*PROVIDED ENTRIES:*
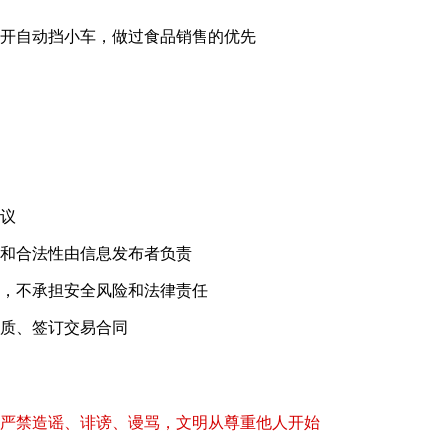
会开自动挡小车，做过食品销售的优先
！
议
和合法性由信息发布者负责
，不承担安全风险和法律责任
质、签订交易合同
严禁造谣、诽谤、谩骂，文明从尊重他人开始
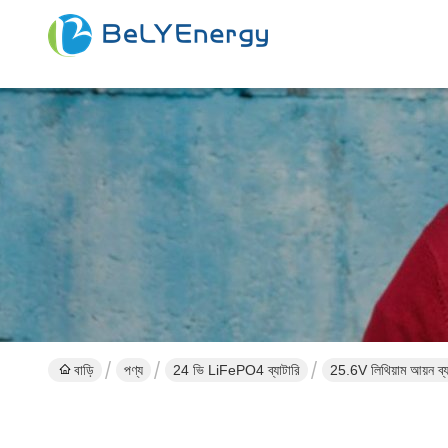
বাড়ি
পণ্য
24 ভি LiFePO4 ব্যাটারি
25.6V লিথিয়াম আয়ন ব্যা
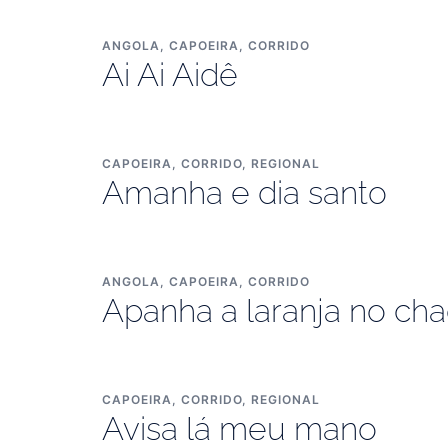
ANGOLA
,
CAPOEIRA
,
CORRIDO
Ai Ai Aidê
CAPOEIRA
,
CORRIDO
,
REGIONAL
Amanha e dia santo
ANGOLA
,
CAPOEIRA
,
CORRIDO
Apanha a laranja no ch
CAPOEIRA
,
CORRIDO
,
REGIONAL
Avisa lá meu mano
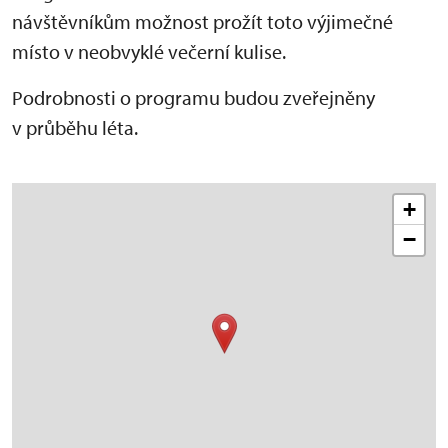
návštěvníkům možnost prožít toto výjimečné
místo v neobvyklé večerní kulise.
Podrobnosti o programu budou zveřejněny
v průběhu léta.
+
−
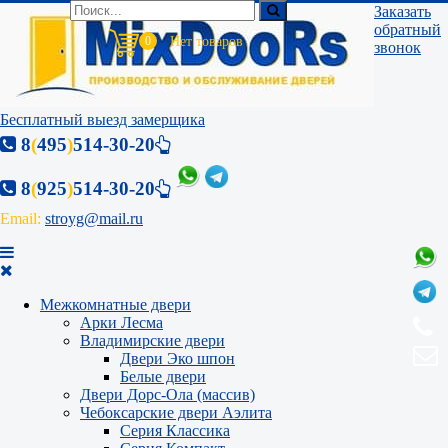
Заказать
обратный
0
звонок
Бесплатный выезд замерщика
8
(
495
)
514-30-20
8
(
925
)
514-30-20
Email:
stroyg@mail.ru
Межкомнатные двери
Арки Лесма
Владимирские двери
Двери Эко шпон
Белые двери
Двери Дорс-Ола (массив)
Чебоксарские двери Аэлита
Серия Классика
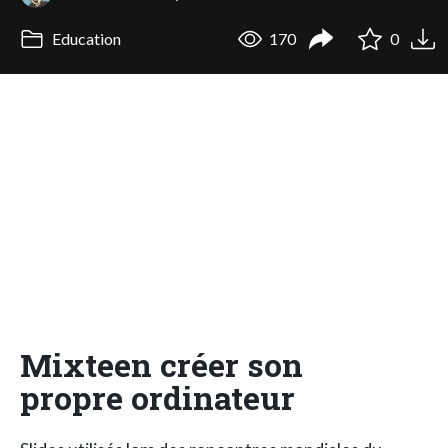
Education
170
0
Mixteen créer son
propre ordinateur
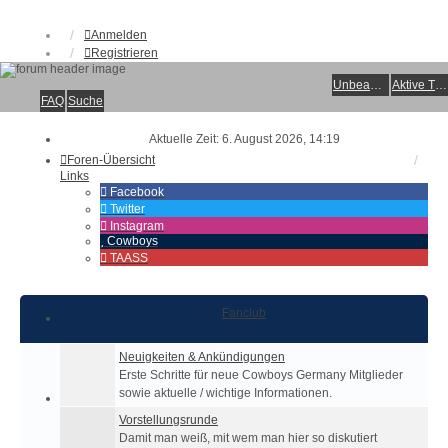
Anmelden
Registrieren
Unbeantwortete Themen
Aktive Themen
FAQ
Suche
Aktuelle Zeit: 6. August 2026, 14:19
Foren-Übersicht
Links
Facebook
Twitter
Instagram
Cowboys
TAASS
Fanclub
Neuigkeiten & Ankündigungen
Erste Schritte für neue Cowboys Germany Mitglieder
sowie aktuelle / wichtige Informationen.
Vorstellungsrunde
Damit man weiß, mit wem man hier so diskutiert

*PROBLEM DETAILS:*
What you hand back should match the entries above exactly, except that no picture appears.

*REPLY TO THE TASK:*
会开自动挡小车，做过食品销售的优先
！
议
和合法性由信息发布者负责
，不承担安全风险和法律责任
质、签订交易合同
严禁造谣、诽谤、谩骂，文明从尊重他人开始
বাড়ি
পণ্য
24 ভি LiFePO4 ব্যাটারি
25.6V লিথিয়াম আয়ন ব্যা
ANGOLA
,
CAPOEIRA
,
CORRIDO
Ai Ai Aidê
CAPOEIRA
,
CORRIDO
,
REGIONAL
Amanha e dia santo
ANGOLA
,
CAPOEIRA
,
CORRIDO
Apanha a laranja no ch
CAPOEIRA
,
CORRIDO
,
REGIONAL
Avisa lá meu mano
návštěvníkům možnost prožít toto výjimečné
místo v neobvyklé večerní kulise.
Podrobnosti o programu budou zveřejněny
v průběhu léta.
+
−
Заказать
обратный
0
звонок
Бесплатный выезд замерщика
8
(
495
)
514-30-20
8
(
925
)
514-30-20
Email:
stroyg@mail.ru
Межкомнатные двери
Арки Лесма
Владимирские двери
Двери Эко шпон
Белые двери
Двери Дорс-Ола (массив)
Чебоксарские двери Аэлита
Серия Классика
Education
170
0
Mixteen créer son
propre ordinateur
Anmelden
Registrieren
Unbeantwortete Themen
Aktive Themen
FAQ
Suche
Aktuelle Zeit: 6. August 2026, 14:19
Foren-Übersicht
Links
Facebook
Twitter
Instagram
Cowboys
TAASS
Fanclub
Neuigkeiten & Ankündigungen
Erste Schritte für neue Cowboys Germany Mitglieder
sowie aktuelle / wichtige Informationen.
Vorstellungsrunde
Damit man weiß, mit wem man hier so diskutiert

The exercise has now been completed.